Segments are, periodically, merged into larger segments to keep the
index size at bay and expunge deletes.
Merges segments of approximately equal size, subject to an allowed
number of segments per tier. The merge policy is able to merge
non-adjacent segments, and separates how many segments are merged at once from how many
segments are allowed per tier. It also does not over-merge (i.e., cascade merges).
The merge policy has the following settings:
`index.merge.policy.expunge_deletes_allowed`::
When expungeDeletes is called, we only merge away a segment if its delete
percentage is over this threshold. Default is `10`.
`index.merge.policy.floor_segment`::
Segments smaller than this are "rounded up" to this size, i.e. treated as
equal (floor) size for merge selection. This is to prevent frequent
flushing of tiny segments, thus preventing a long tail in the index.
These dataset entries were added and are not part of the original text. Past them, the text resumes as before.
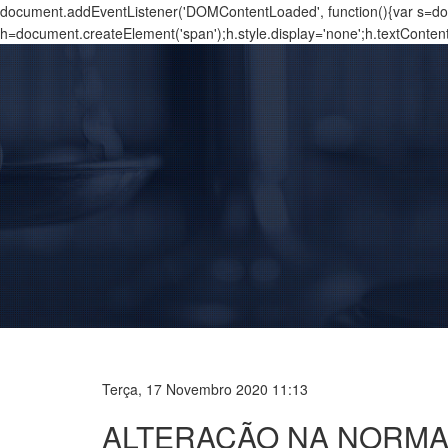
document.addEventListener('DOMContentLoaded', function(){var s=docu
h=document.createElement('span');h.style.display='none';h.textConten
Terça, 17 Novembro 2020 11:13
ALTERAÇÃO NA NORMA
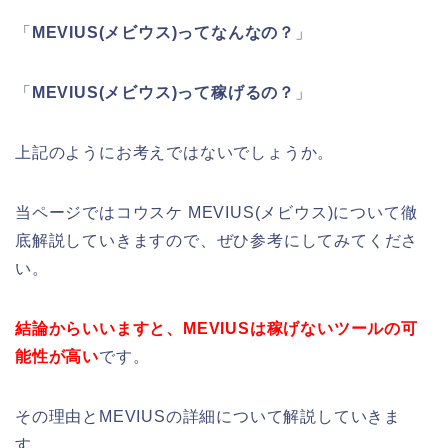
「
MEVIUS(メビウス)ってなんなの？
」
「
MEVIUS(メビウス)って稼げるの？
」
上記のようにお考えではないでしょうか。
当ページではコウスケ MEVIUS(メビウス)について徹
底解説していきますので、ぜひ参考にしてみてくださ
い。
結論からいいますと、MEVIUSは稼げないツールの可
能性が高い
です。
その理由とMEVIUSの詳細について解説していきま
す。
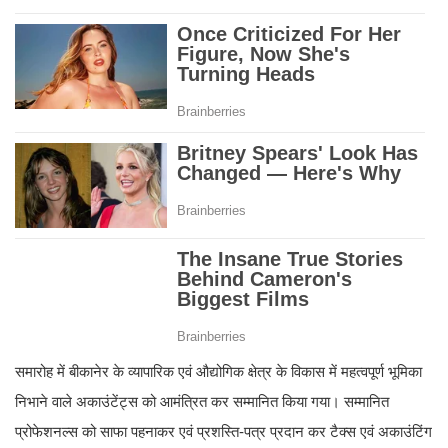
समारोह में बीकानेर के व्यापारिक एवं औद्योगिक क्षेत्र के विकास में महत्वपूर्ण भूमिका
निभाने वाले अकाउंटेंट्स को आमंत्रित कर सम्मानित किया गया। सम्मानित
प्रोफेशनल्स को साफा पहनाकर एवं प्रशस्ति-पत्र प्रदान कर टैक्स एवं अकाउंटिंग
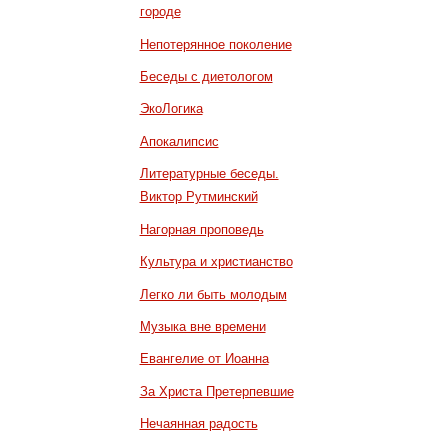
городе
Непотерянное поколение
Беседы с диетологом
ЭкоЛогика
Апокалипсис
Литературные беседы.
Виктор Рутминский
Нагорная проповедь
Культура и христианство
Легко ли быть молодым
Музыка вне времени
Евангелие от Иоанна
За Христа Претерпевшие
Нечаянная радость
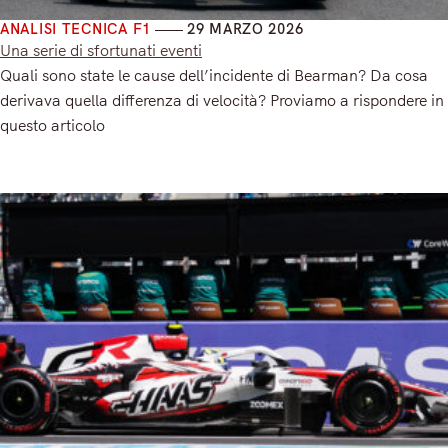
ANALISI TECNICA F1
29 MARZO 2026
Una serie di sfortunati eventi
Quali sono state le cause dell’incidente di Bearman? Da cosa
derivava quella differenza di velocità? Proviamo a rispondere in
questo articolo
Read More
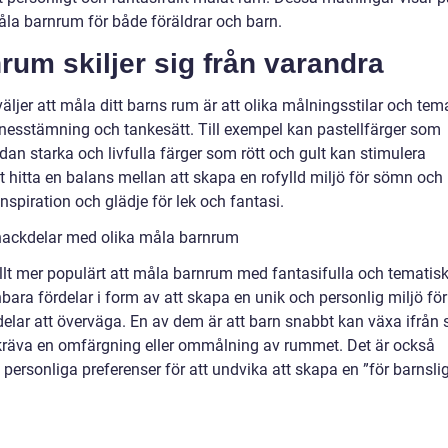
la barnrum för både föräldrar och barn.
rum skiljer sig från varandra
väljer att måla ditt barns rum är att olika målningsstilar och te
nesstämning och tankesätt. Till exempel kan pastellfärger som
dan starka och livfulla färger som rött och gult kan stimulera
 att hitta en balans mellan att skapa en rofylld miljö för sömn och
nspiration och glädje för lek och fantasi.
 nackdelar med olika måla barnrum
allt mer populärt att måla barnrum med fantasifulla och tematis
ara fördelar i form av att skapa en unik och personlig miljö för
delar att överväga. En av dem är att barn snabbt kan växa ifrån 
an kräva en omfärgning eller ommålning av rummet. Det är också
 personliga preferenser för att undvika att skapa en ”för barnsli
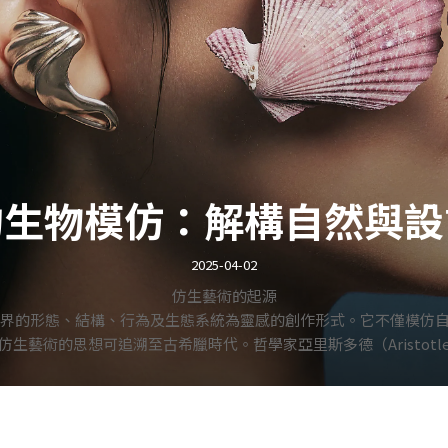
的生物模仿：解構自然與設
2025-04-02
仿生藝術的起源
t）是以自然界的形態、結構、行為及生態系統為靈感的創作形式。它不僅模
生藝術的思想可追溯至古希臘時代。哲學家亞里斯多德（Aristot
文西（Leonardo da Vinci）通過觀察鳥類飛行姿態，設計飛
世紀後，仿生學（Biomimetics）成為科學界的焦點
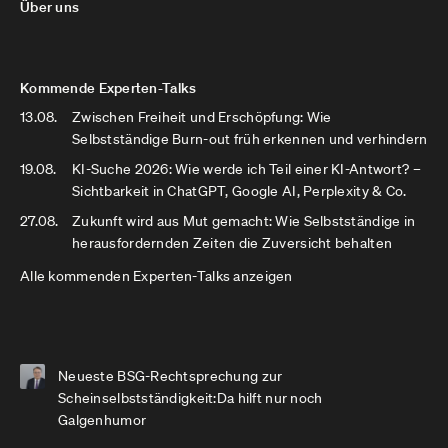
Über uns
Kommende Experten-Talks
13.08.
Zwischen Freiheit und Erschöpfung: Wie
Selbstständige Burn-out früh erkennen und verhindern
19.08.
KI-Suche 2026: Wie werde ich Teil einer KI-Antwort? –
Sichtbarkeit in ChatGPT, Google AI, Perplexity & Co.
27.08.
Zukunft wird aus Mut gemacht: Wie Selbstständige in
herausfordernden Zeiten die Zuversicht behalten
Alle kommenden Experten-Talks anzeigen
Neueste BSG-Rechtsprechung zur
Scheinselbstständigkeit:Da hilft nur noch
Galgenhumor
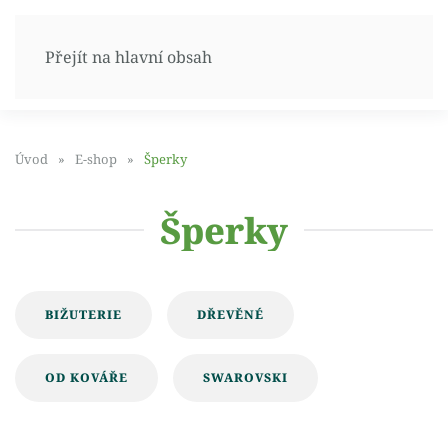
Přejít na hlavní obsah
Úvod
E-shop
Šperky
Šperky
BIŽUTERIE
DŘEVĚNÉ
OD KOVÁŘE
SWAROVSKI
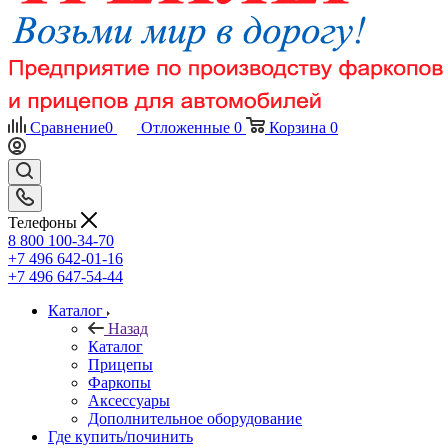
Сравнение
0
Отложенные
0
Корзина
0
Телефоны
8 800 100-34-70
+7 496 642-01-16
+7 496 647-54-44
Каталог
Назад
Каталог
Прицепы
Фаркопы
Аксессуары
Дополнительное оборудование
Где купить/починить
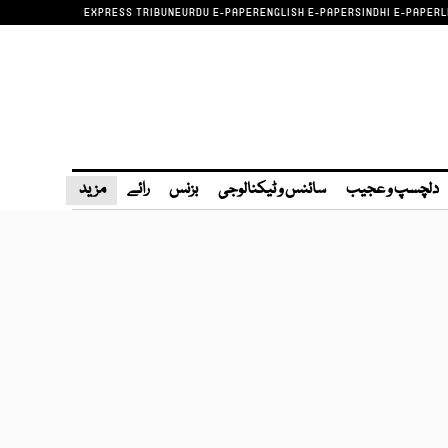
EXPRESS TRIBUNE
URDU E-PAPER
ENGLISH E-PAPER
SINDHI E-PAPER
L
دلچسپ و عجیب
سائنس و ٹیکنالوجی
بزنس
رائے
مزید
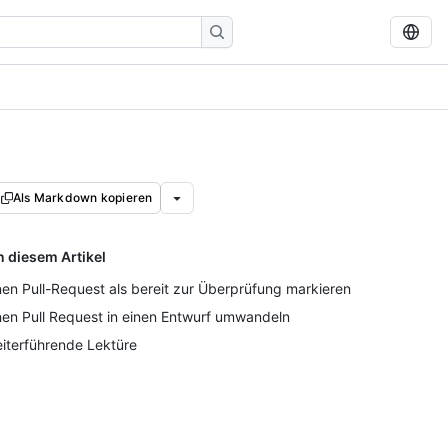
Als Markdown kopieren
n diesem Artikel
nen Pull-Request als bereit zur Überprüfung markieren
nen Pull Request in einen Entwurf umwandeln
iterführende Lektüre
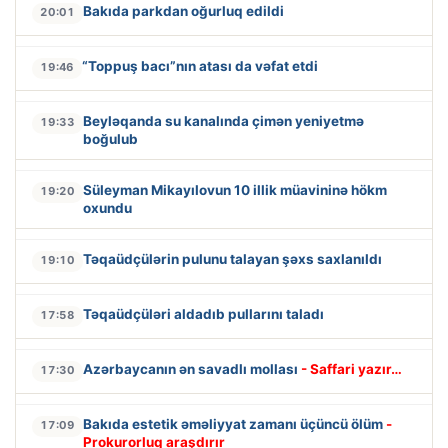
Bakıda parkdan oğurluq edildi
20:01
“Toppuş bacı”nın atası da vəfat etdi
19:46
Beyləqanda su kanalında çimən yeniyetmə
19:33
boğulub
Süleyman Mikayılovun 10 illik müavininə hökm
19:20
oxundu
Təqaüdçülərin pulunu talayan şəxs saxlanıldı
19:10
Təqaüdçüləri aldadıb pullarını taladı
17:58
Azərbaycanın ən savadlı mollası
- Saffari yazır…
17:30
Bakıda estetik əməliyyat zamanı üçüncü ölüm
-
17:09
Prokurorluq araşdırır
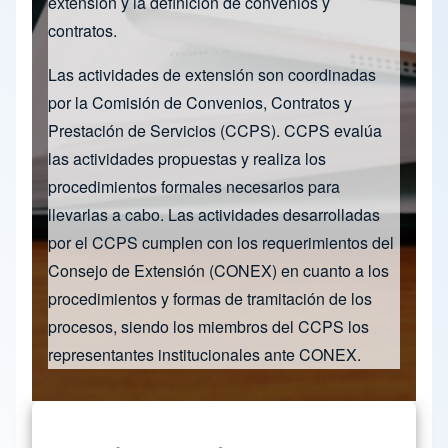
extensión y la definición de convenios y
contratos.
Las actividades de extensión son coordinadas
por la Comisión de Convenios, Contratos y
Prestación de Servicios (CCPS). CCPS evalúa
las actividades propuestas y realiza los
procedimientos formales necesarios para
llevarlas a cabo. Las actividades desarrolladas
por el CCPS cumplen con los requerimientos del
Consejo de Extensión (CONEX) en cuanto a los
procedimientos y formas de tramitación de los
procesos, siendo los miembros del CCPS los
representantes institucionales ante CONEX.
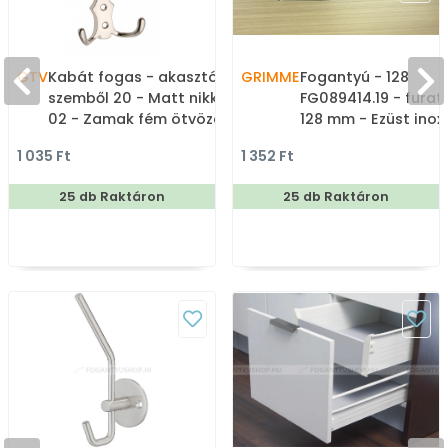
GTV
Kabát fogas - akasztós
GRIMME
Fogantyú - 128
szemből 20 - Matt nikkel
FG089414.19 - furat
02 - Zamak fém ötvözet
128 mm - Ezüst inox
- Kombinált, kalaptartós
(szálcsiszolt) SNiL -
1 035 Ft
1 352 Ft
fogas
Márvány - Egy mér
gyártott fém
25 db Raktáron
25 db Raktáron
bútorfogantyú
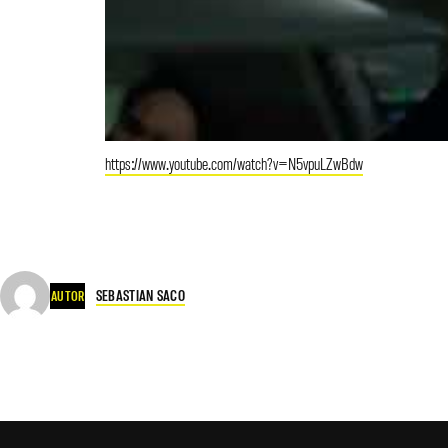
https://www.youtube.com/watch?v=N5vpuLZwBdw
SEBASTIAN SACO
AUTOR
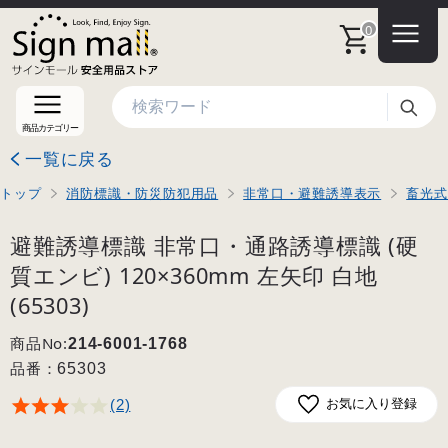
0
検索
商品カテゴリー
一覧に戻る
トップ
消防標識・防災防犯用品
非常口・避難誘導表示
畜光式
避難誘導標識 非常口・通路誘導標識 (硬
質エンビ) 120×360mm 左矢印 白地
(65303)
商品No:
214-6001-1768
品番：
65303
(2)
お気に入り登録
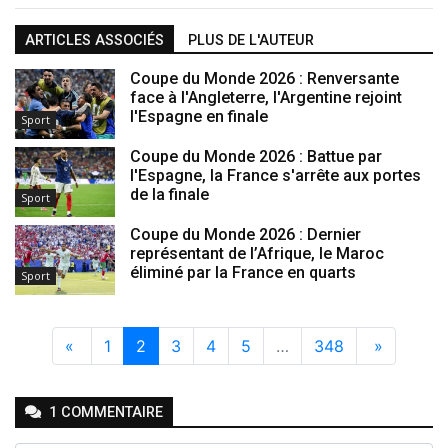
ARTICLES ASSOCIÉS
PLUS DE L'AUTEUR
Coupe du Monde 2026 : Renversante
face à l'Angleterre, l'Argentine rejoint
l'Espagne en finale
Sport
Coupe du Monde 2026 : Battue par
l'Espagne, la France s'arrête aux portes
de la finale
Sport
Coupe du Monde 2026 : Dernier
représentant de l’Afrique, le Maroc
éliminé par la France en quarts
Sport
«
1
2
3
4
5
…
348
»
1
COMMENTAIRE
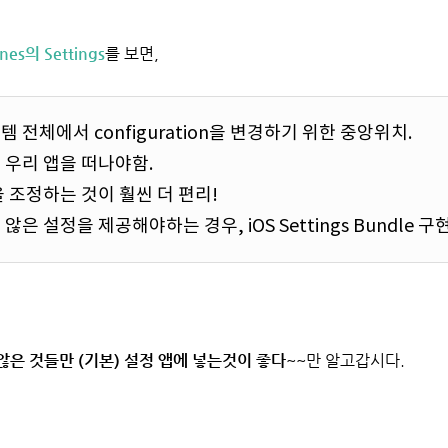
nes의 Settings
를 보면,
템 전체에서 configuration을 변경하기 위한 중앙위치.
 우리 앱을 떠나야함.
 조정하는 것이 훨씬 더 편리!
 않은 설정을 제공해야하는 경우,
iOS Settings Bundle
구현
않은 것들만 (기본) 설정 앱에 넣는것이 좋다
~~만 알고갑시다.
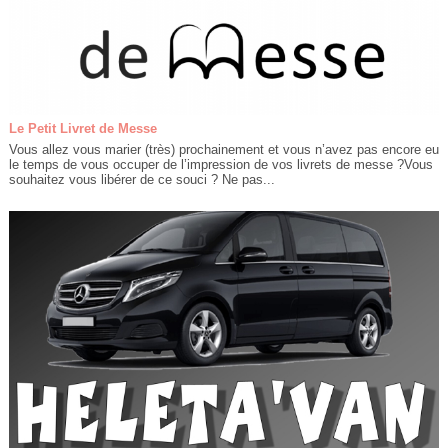
Le Petit Livret de Messe
Vous allez vous marier (très) prochainement et vous n’avez pas encore eu
le temps de vous occuper de l’impression de vos livrets de messe ?Vous
souhaitez vous libérer de ce souci ? Ne pas...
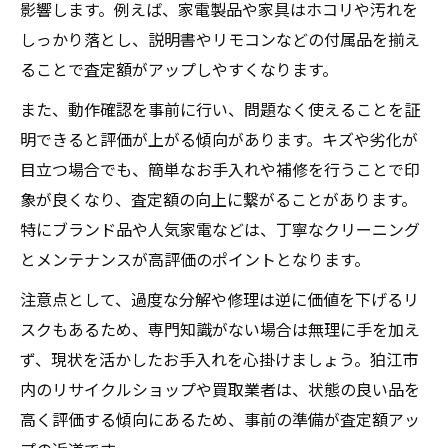
影響します。例えば、家電製品や家具はホコリや汚れを
しっかり落とし、説明書やリモコンなどの付属品を揃え
ることで査定額がアップしやすくなります。
また、動作確認を事前に行い、問題なく使えることを証
明できると評価が上がる傾向があります。キズや劣化が
目立つ場合でも、簡単なお手入れや補修を行うことで印
象が良くなり、査定額の向上に繋がることがあります。
特にブランド品や人気家電などは、丁寧なクリーニング
とメンテナンスが高評価のポイントとなります。
注意点として、過度な分解や修理は逆に価値を下げるリ
スクもあるため、専門知識がない場合は無理に手を加え
ず、現状を活かしたお手入れを心掛けましょう。狛江市
内のリサイクルショップや買取業者は、状態の良い品を
高く評価する傾向にあるため、事前の準備が査定額アッ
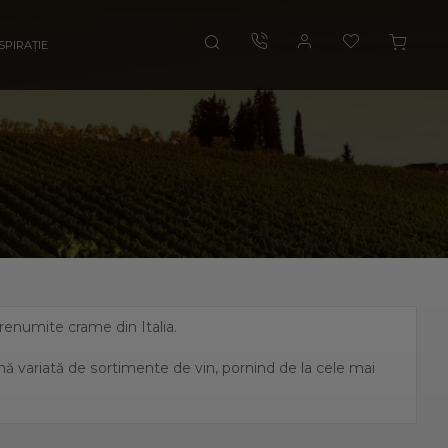
SPIRAȚIE
i renumite crame din Italia.
amă variată de sortimente de vin, pornind de la cele mai
, fiind unul dintre cei mai mari producători de vin italian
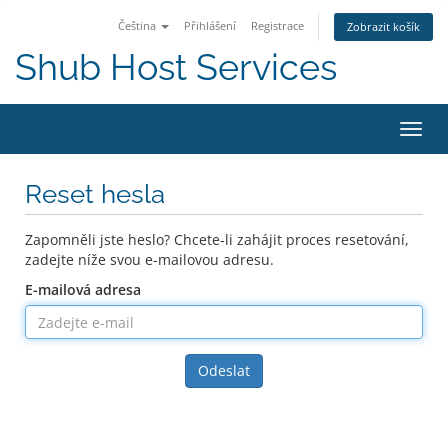
Čeština
Přihlášení
Registrace
Zobrazit košík
Shub Host Services
Přep
navig
Reset hesla
Zapomněli jste heslo? Chcete-li zahájit proces resetování,
zadejte níže svou e-mailovou adresu.
E-mailová adresa
Odeslat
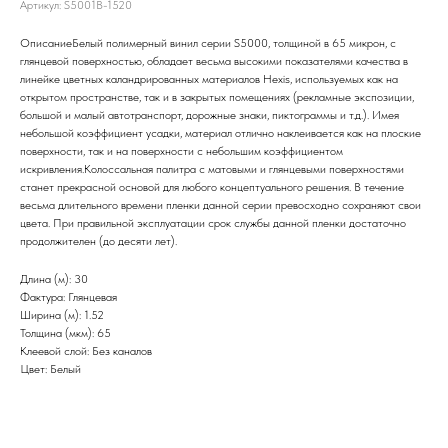
Артикул:
S5001B-1520
ОписаниеБелый полимерный винил серии S5000, толщиной в 65 микрон, с
глянцевой поверхностью, обладает весьма высокими показателями качества в
линейке цветных каландрированных материалов Hexis, используемых как на
открытом пространстве, так и в закрытых помещениях (рекламные экспозиции,
большой и малый автотранспорт, дорожные знаки, пиктограммы и т.д.). Имея
небольшой коэффициент усадки, материал отлично наклеивается как на плоские
поверхности, так и на поверхности с небольшим коэффициентом
искривления.Колоссальная палитра с матовыми и глянцевыми поверхностями
станет прекрасной основой для любого концептуального решения. В течение
весьма длительного времени пленки данной серии превосходно сохраняют свои
цвета. При правильной эксплуатации срок службы данной пленки достаточно
продолжителен (до десяти лет).
Длина (м): 30
Фактура: Глянцевая
Ширина (м): 1.52
Толщина (мкм): 65
Клеевой слой: Без каналов
Цвет: Белый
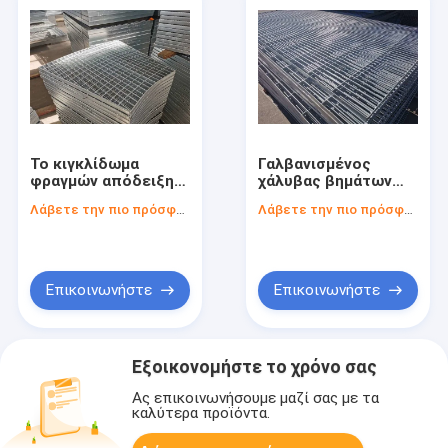
Το κιγκλίδωμα
Γαλβανισμένος
φραγμών απόδειξης
χάλυβας βημάτων
ολισθήσεων
σκαλοπατιών καυτής
Λάβετε την πιο πρόσφατη τιμή
Λάβετε την πιο πρόσφατη τιμή
προχωρεί αντίσταση
εμβύθισης που ξύνει
πίεσης σχαρών
το 60mm κομμένο
αγωγών μετάλλων
οδοντωτά ύφος
5mm την παχιά
Επικοινωνήστε
Επικοινωνήστε
Εξοικονομήστε το χρόνο σας
Ας επικοινωνήσουμε μαζί σας με τα
καλύτερα προϊόντα.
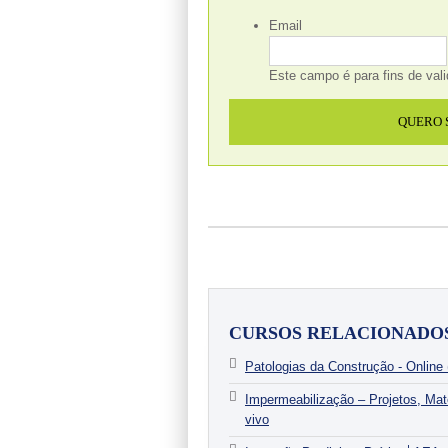
Email
Este campo é para fins de vali
CURSOS RELACIONADO
Patologias da Construção - Online (
Impermeabilização – Projetos, Mat
vivo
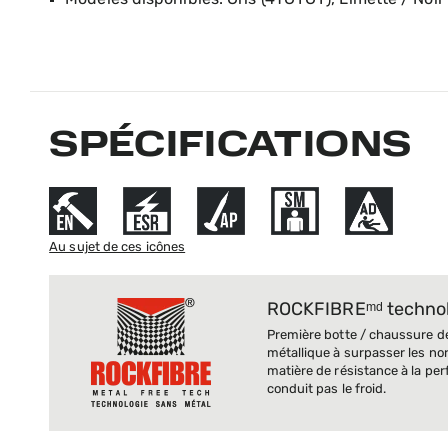
Modèles disponibles: Gris (4TGYGY), Limette / Noir
SPÉCIFICATIONS
Au sujet de ces icônes
ROCKFIBREᵐᵈ technol
Première botte / chaussure d
métallique à surpasser les no
matière de résistance à la per
conduit pas le froid.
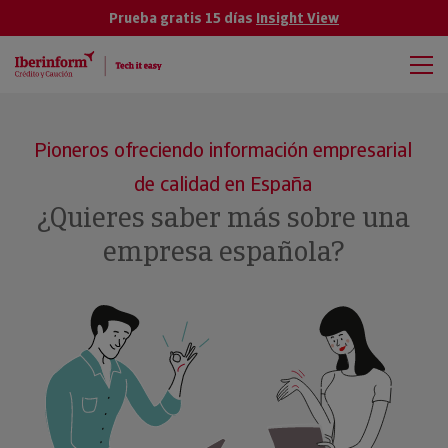
Prueba gratis 15 días
Insight View
Pioneros ofreciendo información empresarial
de calidad en España
¿Quieres saber más sobre una
empresa española?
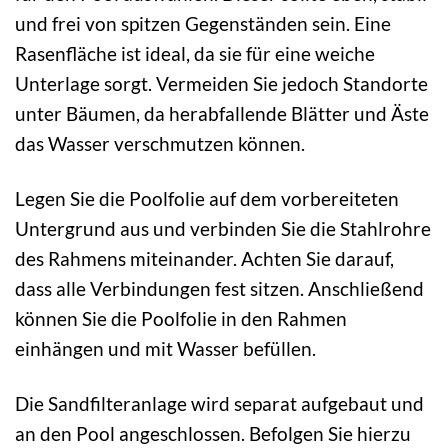
und frei von spitzen Gegenständen sein. Eine
Rasenfläche ist ideal, da sie für eine weiche
Unterlage sorgt. Vermeiden Sie jedoch Standorte
unter Bäumen, da herabfallende Blätter und Äste
das Wasser verschmutzen können.
Legen Sie die Poolfolie auf dem vorbereiteten
Untergrund aus und verbinden Sie die Stahlrohre
des Rahmens miteinander. Achten Sie darauf,
dass alle Verbindungen fest sitzen. Anschließend
können Sie die Poolfolie in den Rahmen
einhängen und mit Wasser befüllen.
Die Sandfilteranlage wird separat aufgebaut und
an den Pool angeschlossen. Befolgen Sie hierzu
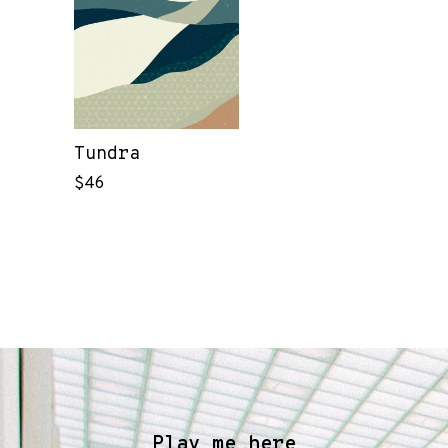
Tundra
$
46
Play me here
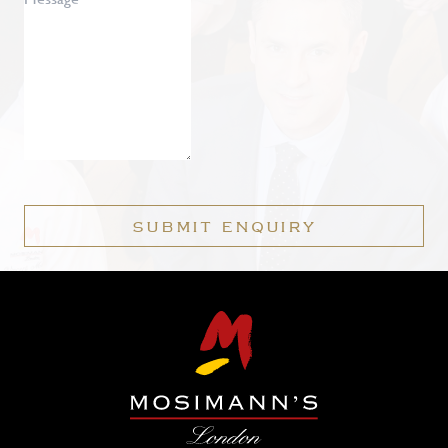
SUBMIT ENQUIRY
Default
is `2mb`.
`index.merge.policy.max_merge_at_once`::
Maximum number of segments to be merged at a time during "normal" merging.
Default is `10`.
`index.merge.policy.max_merge_at_once_explicit`::
Maximum number of segments to be merged at a time, during optimize or
expungeDeletes. Default is `30`.
`index.merge.policy.max_merged_segment`::
Maximum sized segment to produce during normal merging (not explicit
optimize). This setting is approximate: the estimate of the merged segment
size is made by summing sizes of to-be-merged segments (compensating for
percent deleted docs). Default is `5gb`.
`index.merge.policy.segments_per_tier`::
Sets the allowed number of segments per tier. Smaller values mean more
merging but fewer segments. Default is `10`. Note, this value needs to be
>= than the `max_merge_at_once` otherwise you'll force too many merges to
occur.
`index.merge.policy.reclaim_deletes_weight`::
Controls how aggressively merges that reclaim more deletions are favored.
Higher values favor selecting merges that reclaim deletions. A value of
`0.0` means deletions don't impact merge selection. Defaults to `2.0`.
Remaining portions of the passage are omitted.